In ex vivo studies using cells from healthy HCMV-positive subjects, the inventors of the present disclosure have shown that the inclusion of GM-CSF in the composition of the present disclosure enhances T cell production of interferon-γ (IFN-γ) by gB/pp65Gag VLP stimulation. As discussed above, IFN-γ has been identified as an anti-tumor effector molecule and mice deficient for IFN-γ or IFN-γ signaling are more susceptible to tumor formation. Thus, secretion of IFN-γ by tumor-reactive T cells represents a desirable biomarker that may be associated with greater efficacy. As further described in Example 4, cells from healthy subjects shows an increase in IFN-γ in the presence of the composition of the invention. These data support the use of gB/pp65Gag eVLPs formulated with GM-CSF to induce T cell reactivation towards a Th1 response with sustained IFN-γ production.

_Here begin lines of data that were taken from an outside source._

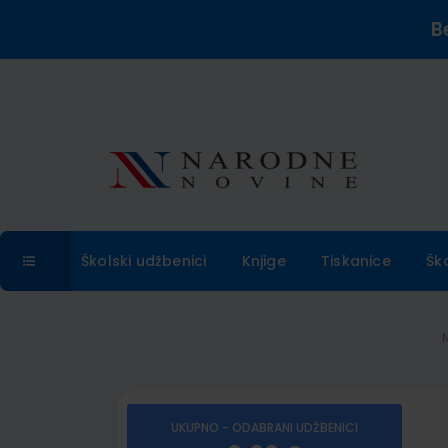
B
Školski udžbenici
Knjige
Tiskanice
Šk
UKUPNO - ODABRANI UDŽBENICI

In order to further evaluate the immunological effects of an exemplary composition of the present disclosure, it was tested in naïve, healthy mice. The T cell response to treatment was assessed by measuring the change in IFN-γ-secreting CD4+ T cells. In splenocytes from treated mice, the composition of the invention was able to stimulate an HCMV-specific Th1 response as indicated by an increase in IFN-γ-secreting CD4+ T cells after ex vivo reactivation with recombinant pp65. These data demonstrate that the exemplary composition of the invention can induce de novo HCMV-specific T cell responses in naïve healthy animals, which confirms the results obtained in the ex vivo studies using cells obtained from healthy HCMV-positive subjects. However, results from rodent studies cannot demonstrate the effectiveness of the compositions of the present disclosure to stimulate a T cell response in human GBM patients showing immunity against HCMV. In order to assess whether the compositions of the present disclosure is effective of counteract the effects of immune dysregulation in GBM subjects, it is necessary to test the compositions in human GBM patients.

A composition of the invention was tested in human GBM patients in a Phase I-II dose escalation study. A total of 18 subjects with recurrent GBM were divided into three groups of six subjects each. Each group was assigned one of the following three dosages of the composition of the invention:

The patients were tested for antibodies against HCMV gB antigen prior to the first injection. Greater than half the patients showed no antibodies to gB, which indicated significant dysregulation of immunity against HCMV among the patient population.